WHAT YOU NEED TO DO:
Each line below that contains the word "страни" must be copied.

AVAILABLE DATA:

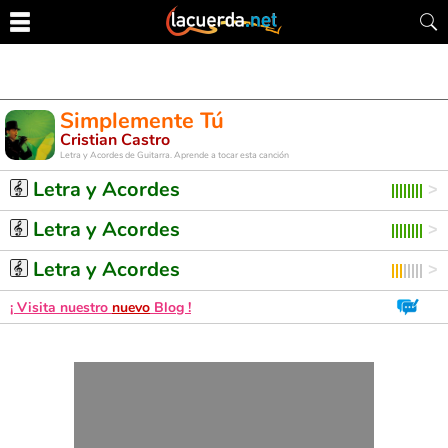
Simplemente Tú
Cristian Castro
Letra y Acordes de Guitarra. Aprende a tocar esta canción
Letra y Acordes
Letra y Acordes
Letra y Acordes
¡ Visita nuestro
nuevo
Blog !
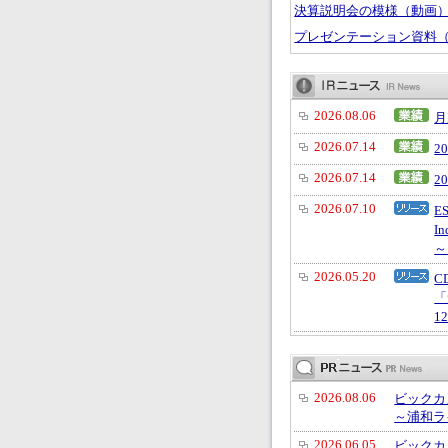
決算説明会の模様（動画
プレゼンテーション資料（PD
2026.08.06
月
2026.07.14
2
2026.07.14
2
2026.07.10
E
I
～
2026.05.20
C
「
1
2026.08.06
ビックカ
～浦和ラ
2026.06.05
ビックカ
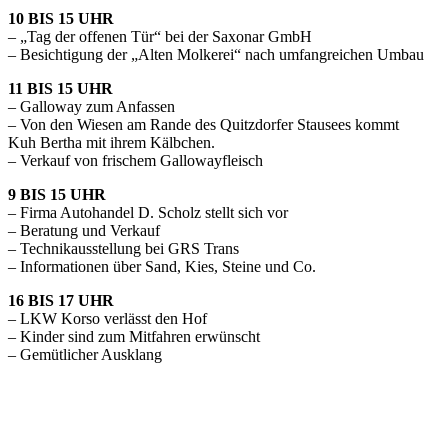
10 BIS 15 UHR
– „Tag der offenen Tür“ bei der Saxonar GmbH
– Besichtigung der „Alten Molkerei“ nach umfangreichen Umbau
11 BIS 15 UHR
– Galloway zum Anfassen
– Von den Wiesen am Rande des Quitzdorfer Stausees kommt
Kuh Bertha mit ihrem Kälbchen.
– Verkauf von frischem Gallowayfleisch
9 BIS 15 UHR
– Firma Autohandel D. Scholz stellt sich vor
– Beratung und Verkauf
– Technikausstellung bei GRS Trans
– Informationen über Sand, Kies, Steine und Co.
16 BIS 17 UHR
– LKW Korso verlässt den Hof
– Kinder sind zum Mitfahren erwünscht
– Gemütlicher Ausklang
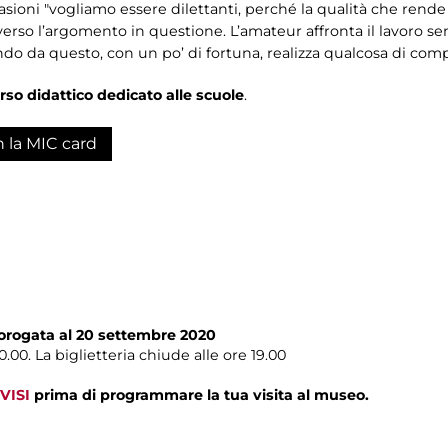
sioni "vogliamo essere dilettanti, perché la qualità che rende
 verso l’argomento in questione. L’amateur affronta il lavoro se
ndo da questo, con un po’ di fortuna, realizza qualcosa di co
rso didattico dedicato alle scuole
.
n la MIC card
rorogata al 20 settembre 2020
00. La biglietteria chiude alle ore 19.00
VISI
prima di programmare la tua visita al museo.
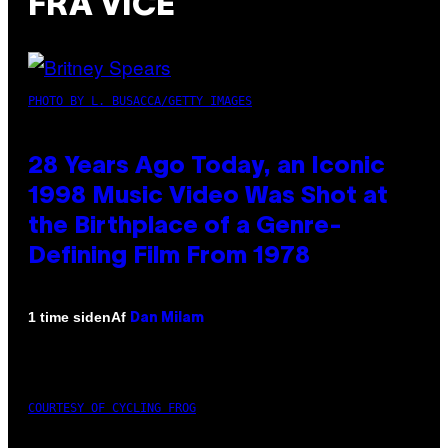
FRA VICE
PHOTO BY L. BUSACCA/GETTY IMAGES
28 Years Ago Today, an Iconic
1998 Music Video Was Shot at
the Birthplace of a Genre-
Defining Film From 1978
Af
1 time siden
Dan Milam
COURTESY OF CYCLING FROG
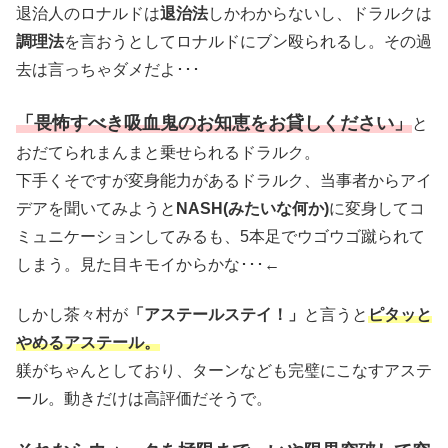
退治人のロナルドは
退治法
しかわからないし、ドラルクは
調理法
を言おうとしてロナルドにブン殴られるし。その過
去は言っちゃダメだよ･･･
「畏怖すべき吸血鬼のお知恵をお貸しください」
と
おだてられまんまと乗せられるドラルク。
下手くそですが変身能力があるドラルク、当事者からアイ
デアを聞いてみようと
NASH(みたいな何か)
に変身してコ
ミュニケーションしてみるも、5本足でウゴウゴ蹴られて
しまう。見た目キモイからかな･･･←
しかし茶々村が
「アステールステイ！」
と言うと
ピタッと
やめるアステール。
躾がちゃんとしており、ターンなども完璧にこなすアステ
ール。動きだけは高評価だそうで。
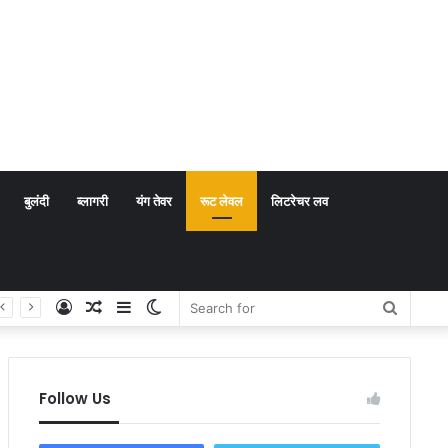
बुलंदी
ब्लागरी
यंग तेवर
रूट लेवल
लिटरेचर लव
Log
Random
Sidebar
Switch
Search
In
Article
skin
for
Follow Us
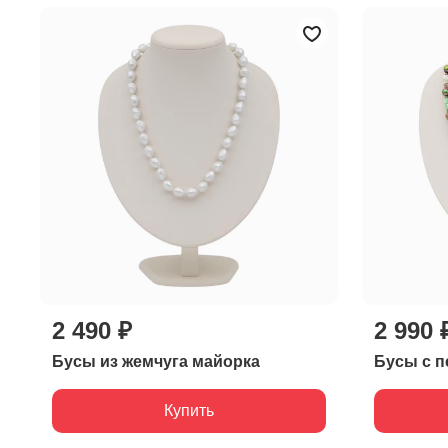
2 490 ₽
2 990 
Бусы из жемчуга майорка
Бусы с п
Купить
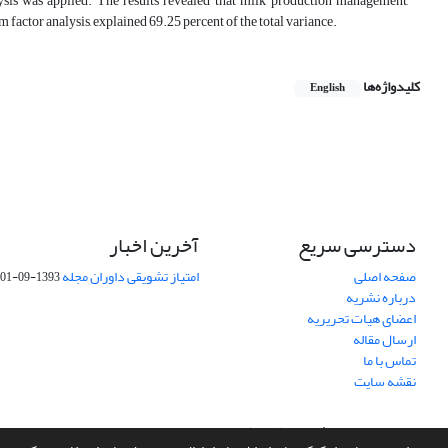
ysis was applied. The results revealed that milk production management,
 factor analysis, explained 69.25 percent of the total variance.
کلیدواژه‌ها
English
دسترسی سریع
آخرین اخبار
صفحه اصلی
امتیاز تشویقی داوران مجله
1393-09-01
درباره نشریه
اعضای هیات تحریریه
ارسال مقاله
تماس با ما
نقشه سایت
سامانه مدیریت نشریات علمی.
طراحی و پیاده سازی از
سیناوب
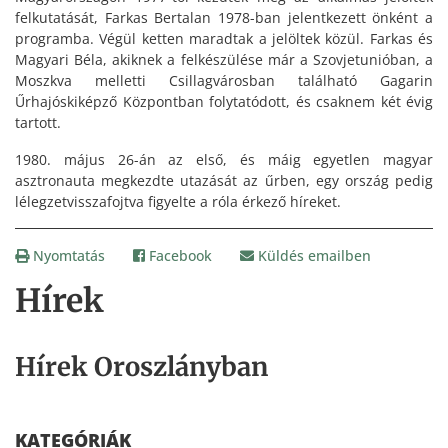
felkutatását, Farkas Bertalan 1978-ban jelentkezett önként a
programba. Végül ketten maradtak a jelöltek közül. Farkas és
Magyari Béla, akiknek a felkészülése már a Szovjetunióban, a
Moszkva melletti Csillagvárosban található Gagarin
Űrhajóskiképző Központban folytatódott, és csaknem két évig
tartott.
1980. május 26-án az első, és máig egyetlen magyar
asztronauta megkezdte utazását az űrben, egy ország pedig
lélegzetvisszafojtva figyelte a róla érkező híreket.
Nyomtatás
Facebook
Küldés emailben
Hírek
Hírek Oroszlányban
KATEGÓRIÁK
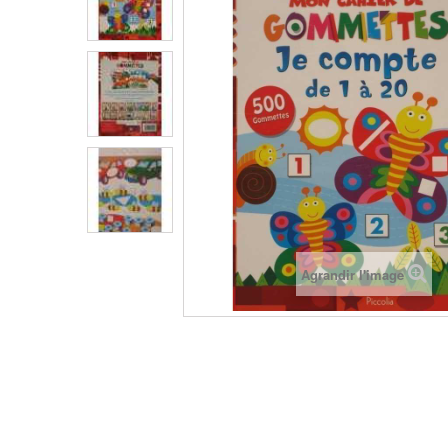
Agrandir l'image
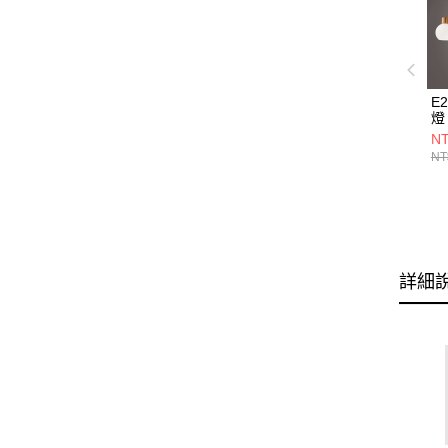
E
燈 
NT
NT
詳細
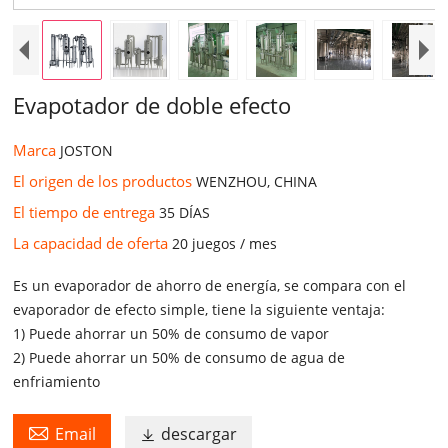
Evapotador de doble efecto
Marca
JOSTON
El origen de los productos
WENZHOU, CHINA
El tiempo de entrega
35 DÍAS
La capacidad de oferta
20 juegos / mes
Es un evaporador de ahorro de energía, se compara con el
evaporador de efecto simple, tiene la siguiente ventaja:
1) Puede ahorrar un 50% de consumo de vapor
2) Puede ahorrar un 50% de consumo de agua de
enfriamiento

Email
descargar

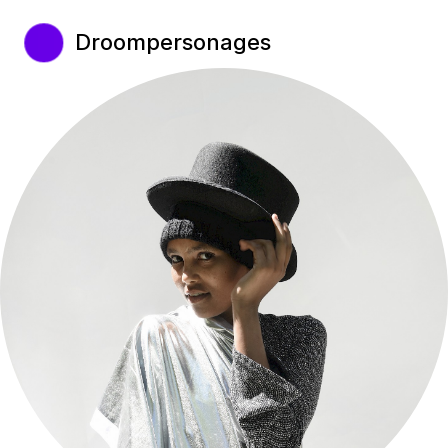
Droompersonages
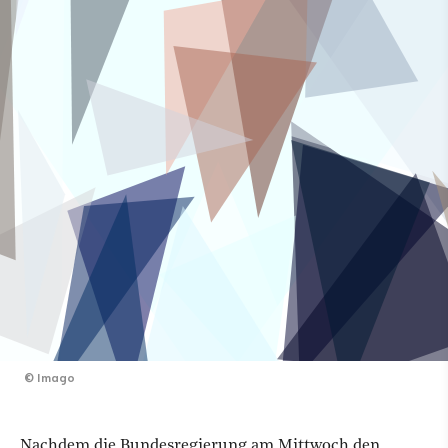
©
Imago
Nachdem die Bundesregierung am Mittwoch den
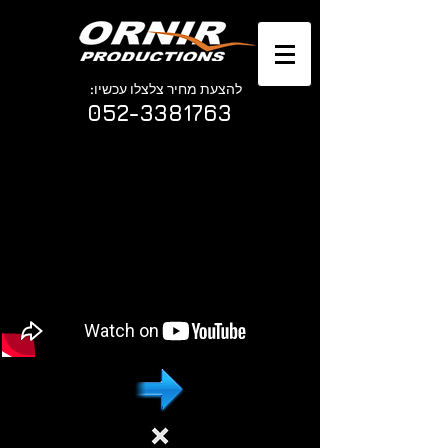
להצעת מחיר צלצלו עכשיו:
052-3381763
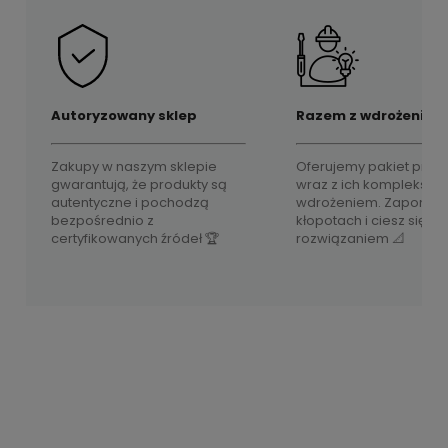
Autoryzowany sklep
Razem z wdrożeniem
Zakupy w naszym sklepie
Oferujemy pakiet prod
gwarantują, że produkty są
wraz z ich komplekso
autentyczne i pochodzą
wdrożeniem. Zapomnij
bezpośrednio z
kłopotach i ciesz się 
certyfikowanych źródeł 🏆
rozwiązaniem 📐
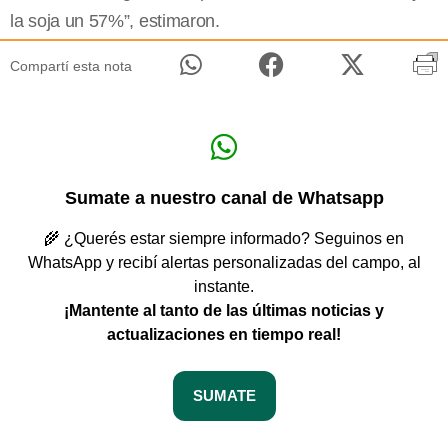
la soja un 57%”, estimaron.
Compartí esta nota
Sumate a nuestro canal de Whatsapp
🌾 ¿Querés estar siempre informado? Seguinos en
WhatsApp y recibí alertas personalizadas del campo, al
instante.
¡Mantente al tanto de las últimas noticias y
actualizaciones en tiempo real!
SUMATE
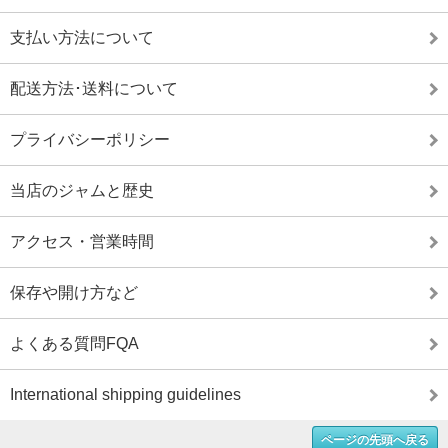
支払い方法について
配送方法･送料について
プライバシーポリシー
当店のジャムと歴史
アクセス・営業時間
保存や開け方など
よくある質問FQA
International shipping guidelines
ページの先頭へ戻る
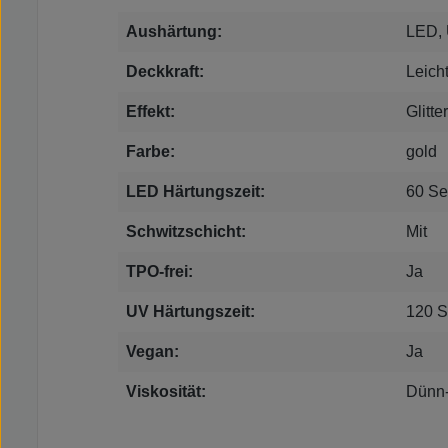
Aushärtung:
LED,
Deckkraft:
Leich
Effekt:
Glitt
Farbe:
gold
LED Härtungszeit:
60 S
Schwitzschicht:
Mit
TPO-frei:
Ja
UV Härtungszeit:
120 
Vegan:
Ja
Viskosität:
Dünn-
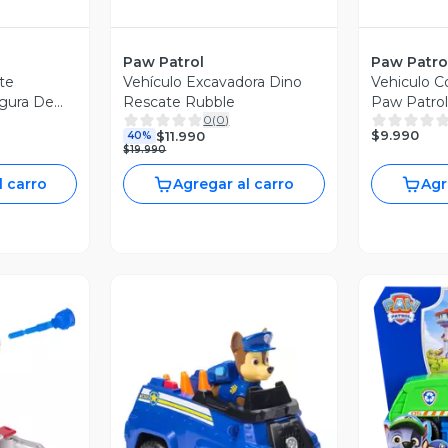
Paw Patrol
Paw Patro
te
Vehículo Excavadora Dino
Vehiculo C
gura De
Rescate Rubble
Paw Patrol
0
(
0
)
ol
$9.990
$11.990
40%
$19.990
l carro
Agregar al carro
Agr
V
revia
Vista Previa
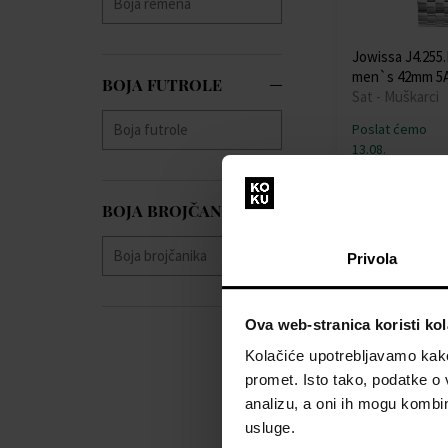
Jowissa J4.255
men`s 42mm 5
BOJA FUTROLE
Sat - Muškarci
Poslat ćemo
13.08.
219,00 €
BOJA BROJČANIKA
Besplatna dosta
Privola
Ova web-stranica koristi kol
Kolačiće upotrebljavamo kako 
promet. Isto tako, podatke o 
analizu, a oni ih mogu kombini
usluge.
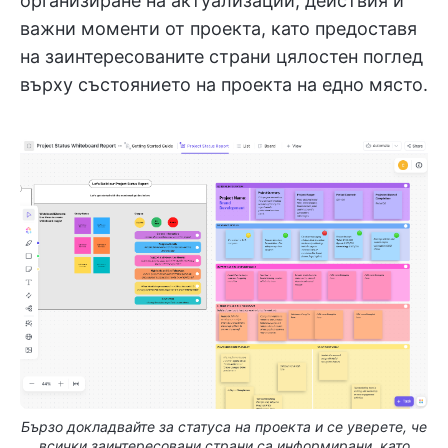
организиране на актуализации, действия и
важни моменти от проекта, като предоставя
на заинтересованите страни цялостен поглед
върху състоянието на проекта на едно място.
Бързо докладвайте за статуса на проекта и се уверете, че
всички заинтересовани страни са информирани, като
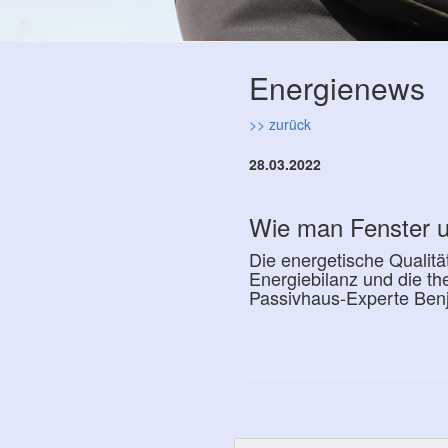
Energienews
>> zurück
28.03.2022
Wie man Fenster u
Die energetische Qualit
Energiebilanz und die t
Passivhaus-Experte Benj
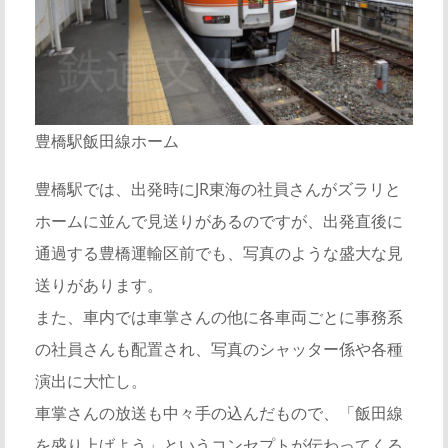
豊橋駅飯田線ホーム
豊橋駅では、出発時にJR東海の社員さんがズラリと
ホームに並んで見送りがあるのですが、出発直後に
通過する豊橋運輸区前でも、写真のような盛大な見
送りがあります。
また、車内では車掌さんの他に各車両ごとに事務系
の社員さんも配置され、写真のシャッター係や各種
演出に大忙し。
車掌さんの放送も中々手の込んだもので、「飯田線
を盛り上げよう」というコンセプトが伝わってくる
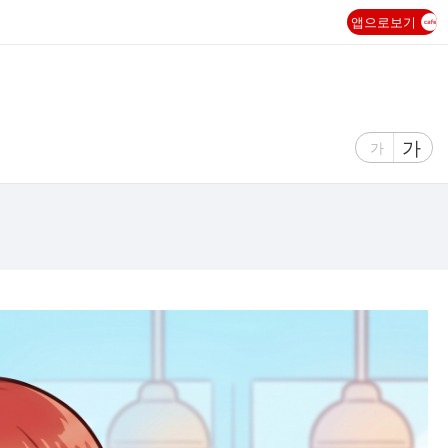
앱으로보기
글
가
글
가
자
자
크
크
기
기
크
작
게
게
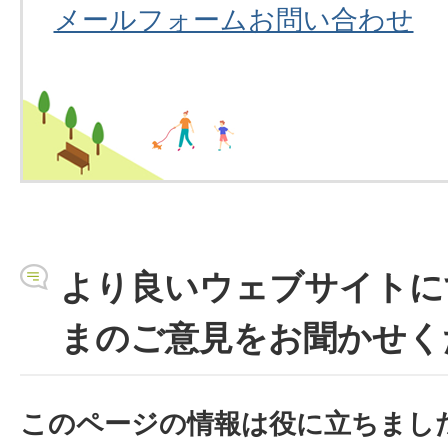
メールフォームお問い合わせ
より良いウェブサイトに
まのご意見をお聞かせく
このページの情報は役に立ちまし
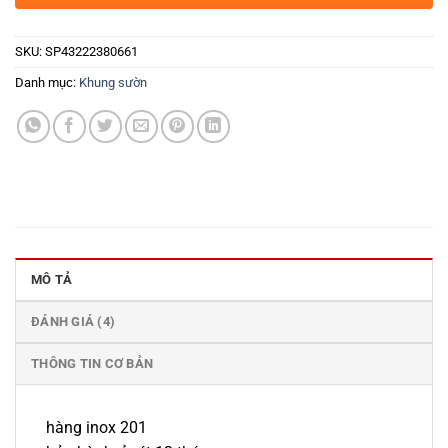
SKU:
SP43222380661
Danh mục:
Khung sườn
MÔ TẢ
ĐÁNH GIÁ (4)
THÔNG TIN CƠ BẢN
hàng inox 201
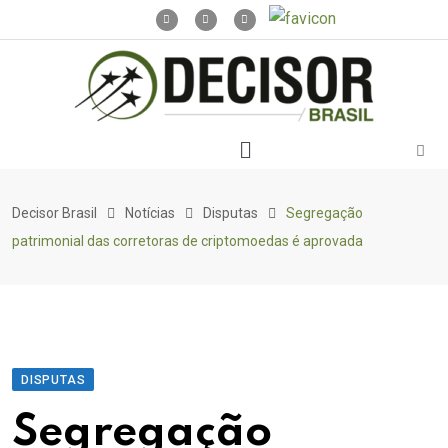
Decisor Brasil
Notícias
Disputas
Segregação
patrimonial das corretoras de criptomoedas é aprovada
DISPUTAS
Segregação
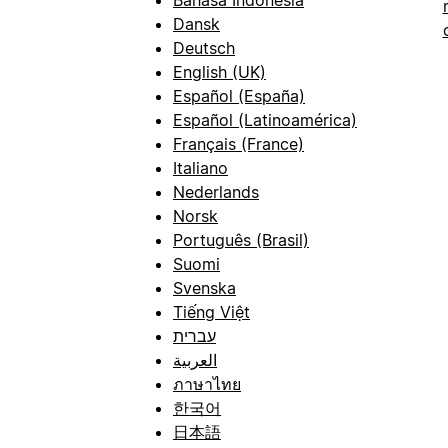
Dansk
Deutsch
English (UK)
Español (España)
Español (Latinoamérica)
Français (France)
Italiano
Nederlands
Norsk
Português (Brasil)
Suomi
Svenska
Tiếng Việt
עברית
العربية
ภาษาไทย
한국어
日本語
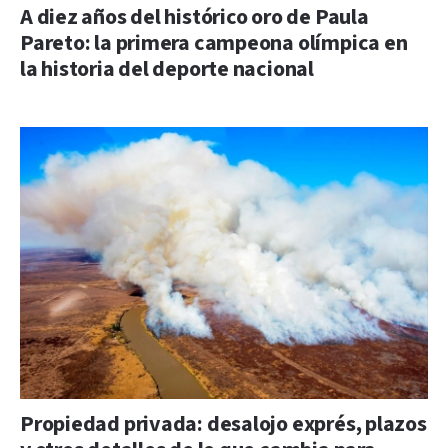
A diez años del histórico oro de Paula
Pareto: la primera campeona olímpica en
la historia del deporte nacional
Propiedad privada: desalojo exprés, plazos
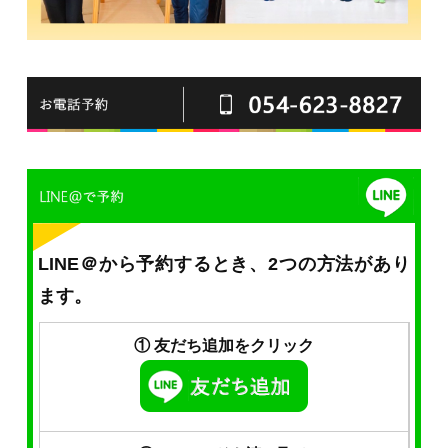
LINE＠から予約するとき、2つの方法があり
ます。
① 友だち追加をクリック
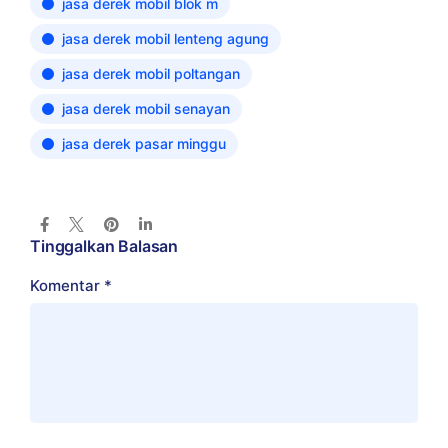
jasa derek mobil blok m
jasa derek mobil lenteng agung
jasa derek mobil poltangan
jasa derek mobil senayan
jasa derek pasar minggu
Tinggalkan Balasan
Komentar
*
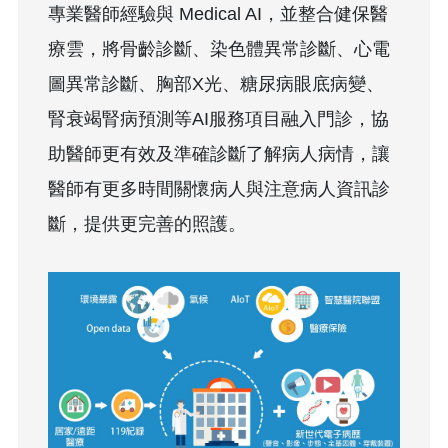
專業醫師經驗與 Medical AI，並整合健保醫
療雲，將骨齡診斷、染色體異常診斷、心電
圖異常診斷、胸部X光、糖尿病眼底病變、
腎衰竭腎病預測等AI服務項目融入門診，協
助醫師更有效及準確診斷了解病人病情，讓
醫師有更多時間關懷病人與注意病人資訊診
斷，提供更完善的照護。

ANSWER TO THIS EXERCISE:
на заинтересованите страни цялостен поглед
всички заинтересовани страни са информирани, като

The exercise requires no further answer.